I argued about stats a few times with my mom, I work in data & analytics, I try to be calm and measured and explain things. She’s not receptive. I'm obviously not very persuasive. She told me there’s a battle between good and evil, and that Trump is on the side of good. Don’t think there’s any convincing her, so I’ve backed off. Her being on her own so long after my dad dying obviously makes her susceptible to the empty promises of a con man in my opinion. I have never said that to her. I love her, she did an amazing job raising me, she is an amazing grandmother to my kids (when she’s not telling them the moon landing is fake). I treat her with love and empathy as she ages. I am a year away in age to how old (read: young) my dad was when he died. Life is too short to argue with your mom about politics, I want to enjoy the hopefully decades remaining of her in my and my family’s lives.
This post is not my manifesto on Trump. I will simply say, I oppose Trump on form and substance. On substance: I am pro-free trade and anti-protectionism. On form: I am pro-clear communication and anti-obfuscation. I might add details to this post over time if need be. And maybe I’ll write that manifesto some day, just not today.
I hope this helps. Maybe it will help one or two who happen to read it. It certainly helped me to write.
Update 3:12p
Although I’m not writing my Trump manifesto, rereading what I wrote a few hours later, I realize I could elaborate a bit.
During Trump’s first term, I felt “the resistance” overblown, the obsession of not “normalizing” him misguided, the obsession with Russia dumb, even if Russia spent a few hundred thousand dollars on Facebook ads, I wasn’t going to get worked up about it. The accusations of him being a Russian asset came across as desperate and absurd.
My model of Trump is one of the diva wide receiver. You know, the guy that goes for 1500 yards, 100 catches and 15 TDs, but won’t keep his mouth shut. Fans are like, he’d be perfect if he just shut up and played ball. Thing is, the production and the talking go hand in hand. It made him who he is, you have to accept tthe diva WR for who he is, warts and all. Most of the fans tolerate his antics to get his production, I assume there’s a minority amused by his antics. Trump is the diva WR of politicians, the antics are part of it, you can’t wish those away as a fan of his. And I’m sure many of his fans enjoy the antics anyway.
I voted against him in 2020 because I still found his policies incoherent and his management style chaotic. On January 6, I was busy working, I really wasn’t paying attention. My wife told me about it when I got home. I probably read a few articles, watched a few videos, and moved on with my life.

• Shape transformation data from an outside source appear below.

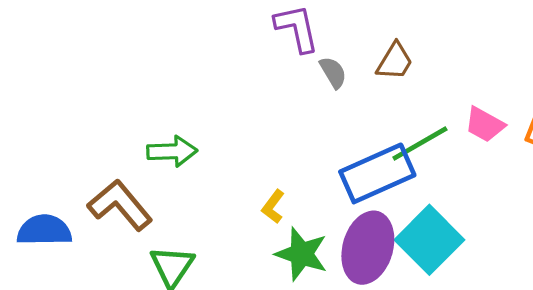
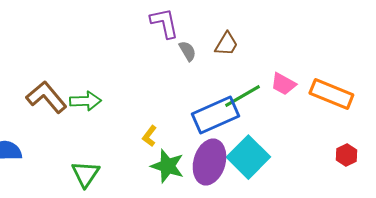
brown L-shape: (120, 205) -> (46, 97), moved

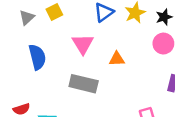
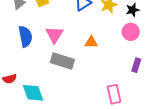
pink triangle: (83, 44) -> (54, 35), moved

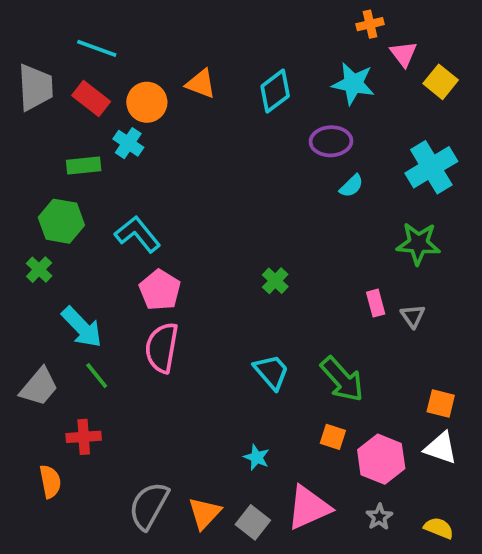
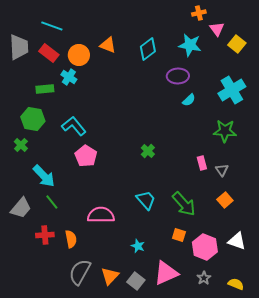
pink semicircle: (162, 348) -> (101, 215), moved, turned 80
orange square: (441, 403) -> (225, 200), moved, turned 35
orange semicircle: (50, 482) -> (71, 239), moved

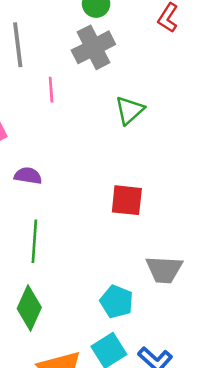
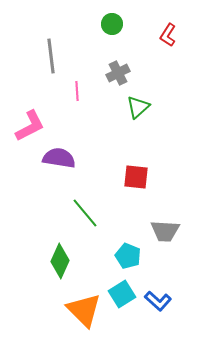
gray cross: (93, 47) -> (118, 73), moved, size x0.7
purple semicircle: (28, 176) -> (59, 158), size x1.5
green line: (34, 241) -> (85, 213), moved, turned -44

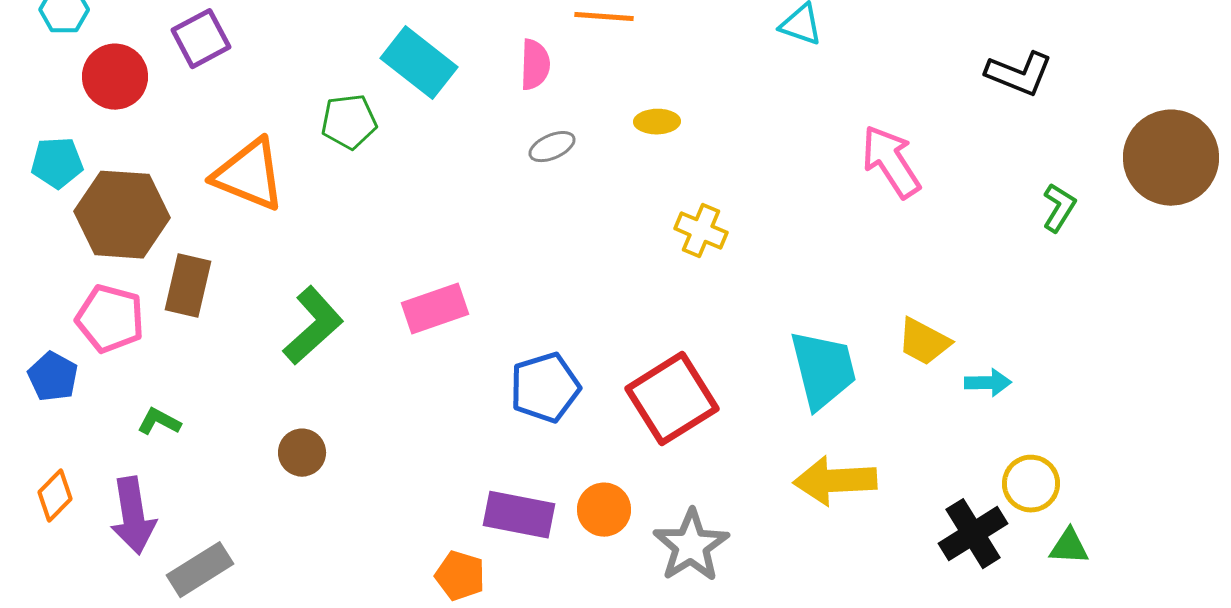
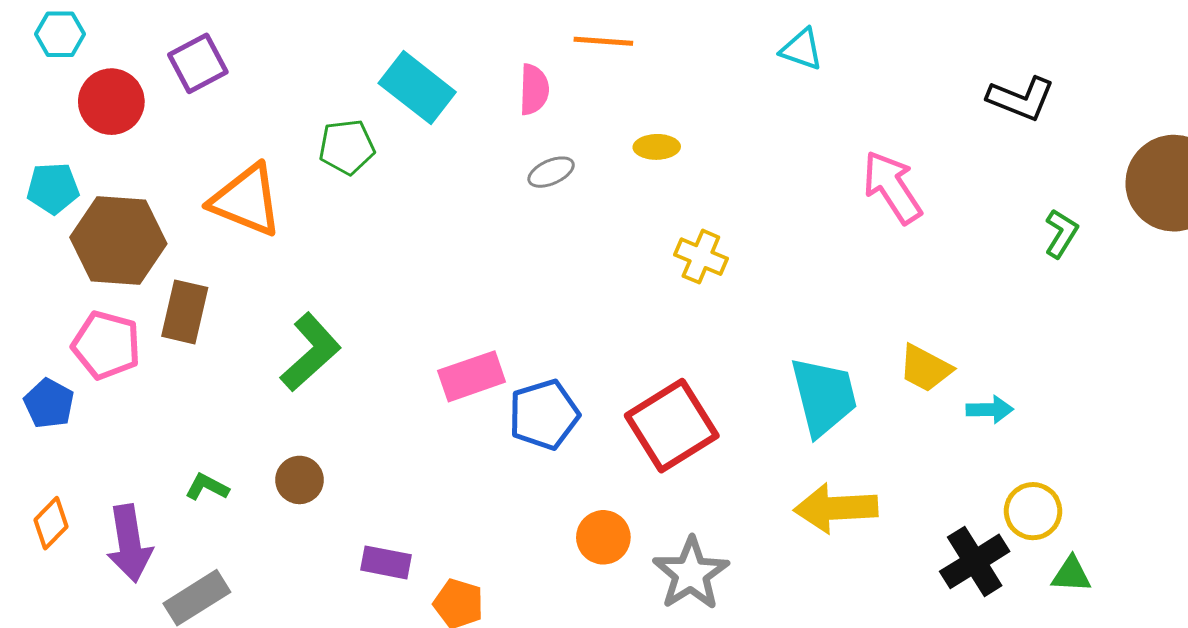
pink rectangle: (435, 309) -> (472, 376), moved
green L-shape: (159, 422) -> (207, 487), moved
purple rectangle: (519, 515) -> (386, 562), moved, size x0.7

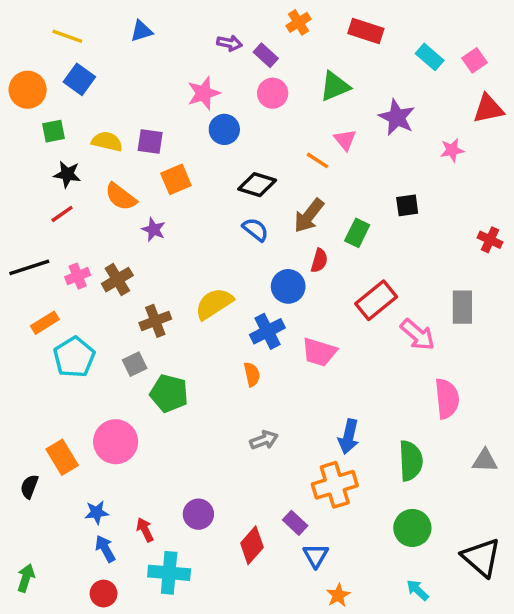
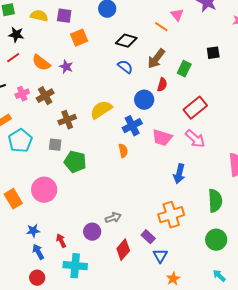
orange semicircle: (121, 197) -> (41, 63), moved
pink arrow: (418, 335) -> (195, 139), moved
gray square: (135, 364) -> (55, 145), turned 32
blue arrow: (349, 437) -> (179, 174), moved
gray arrow: (264, 440) -> (113, 218), moved

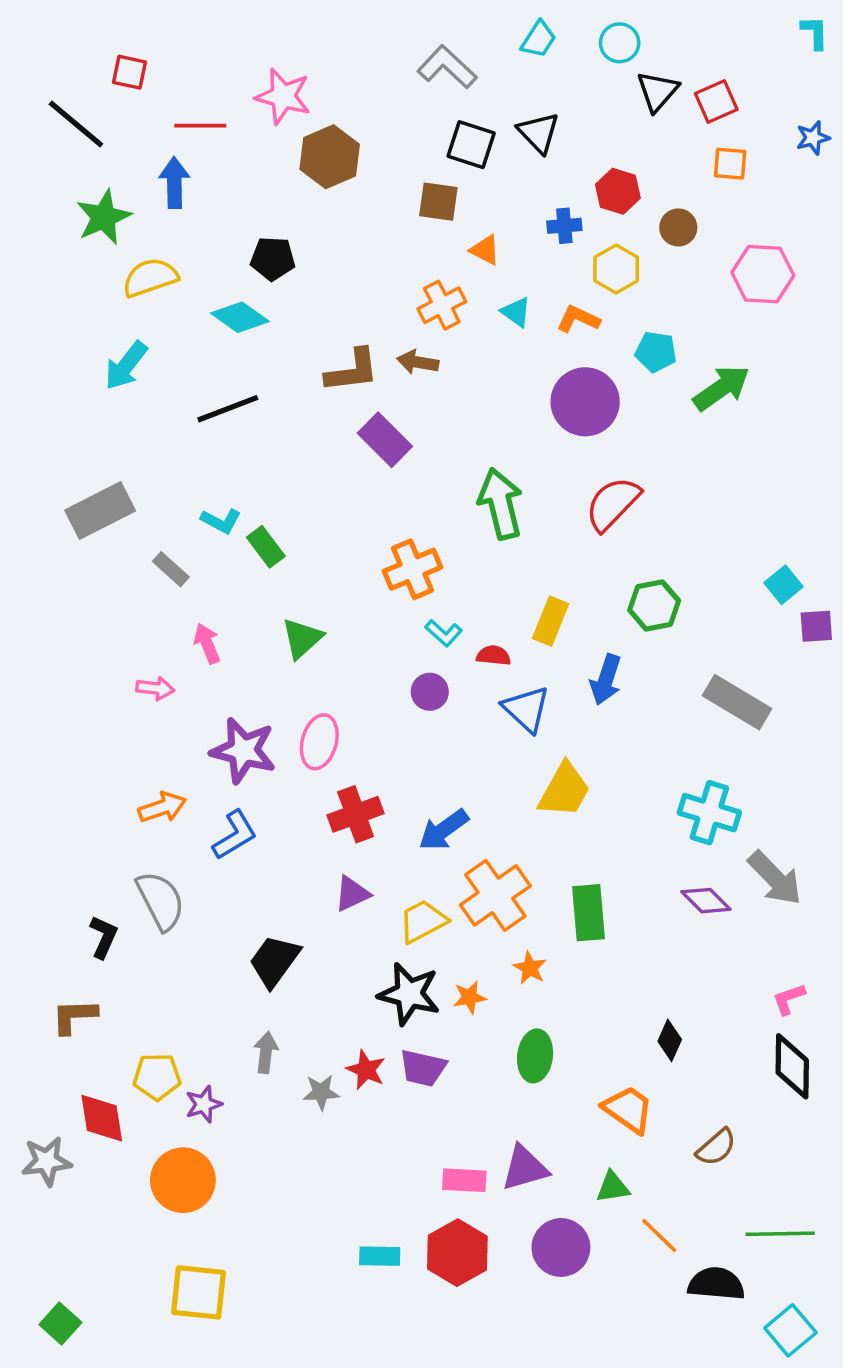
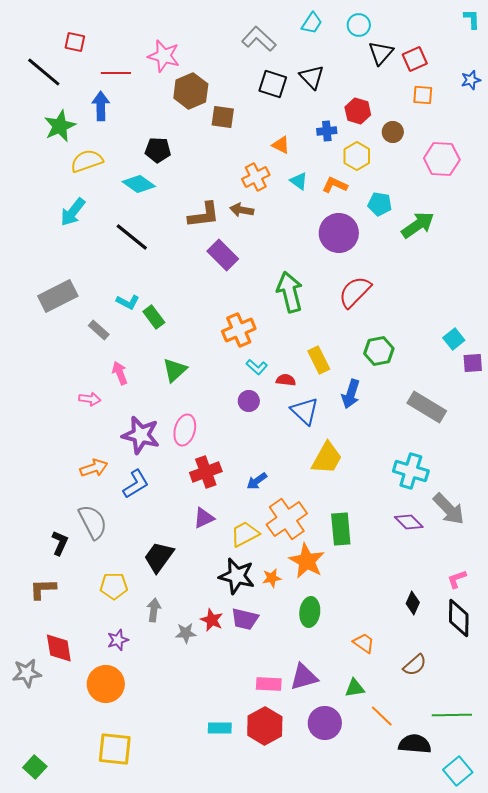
brown square: (438, 202) -> (223, 117), moved
black line: (228, 409) -> (132, 237), turned 60
yellow rectangle: (551, 621) -> (319, 360), turned -48
blue arrow: (444, 830) -> (257, 481), size x0.7
orange star: (530, 968) -> (307, 561), size x1.8
black diamond: (670, 1040) -> (413, 603), moved
yellow pentagon: (157, 1077) -> (114, 586), moved
orange trapezoid: (628, 1109) -> (364, 643), size x0.7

Without giving it too much thought, my initial reaction was the accusations of insurrection were absurd, it was likely a protest, turned riot, turned dumb trespassing, not some realistic attempt to overthrow the government. I figured the environment of the summer of 2020 raised the temperature of protest in this country, and Jan 6 likely wouldn’t have escalated had it not been for BLM’s precedence. Granted, I still thought Jan 6 rioters were dumb, and storming the capital was worse than most of the BLM stuff.
Preparing for the 2024 election, I can’t believe I was too busy with work and family to have paid attention to what Trump was doing in Nov 2020 to Jan 2021. The fake elector plot was the worst part. Anyone that thinks it was anything like Hawaii 1960 is being intentionally ignorant. And I realize what a heroic act Pence performed, and how JD Vance pledged to do the opposite. And I started to rethink all my casual acceptance of Trump’s nonsense. I came to view his actions after losing the 2020 election as unpatriotic. A true patriot would have conceded the results and moved on. He continues to claim, without evidence, that he won the 2020 election. And for that, I cannot support him.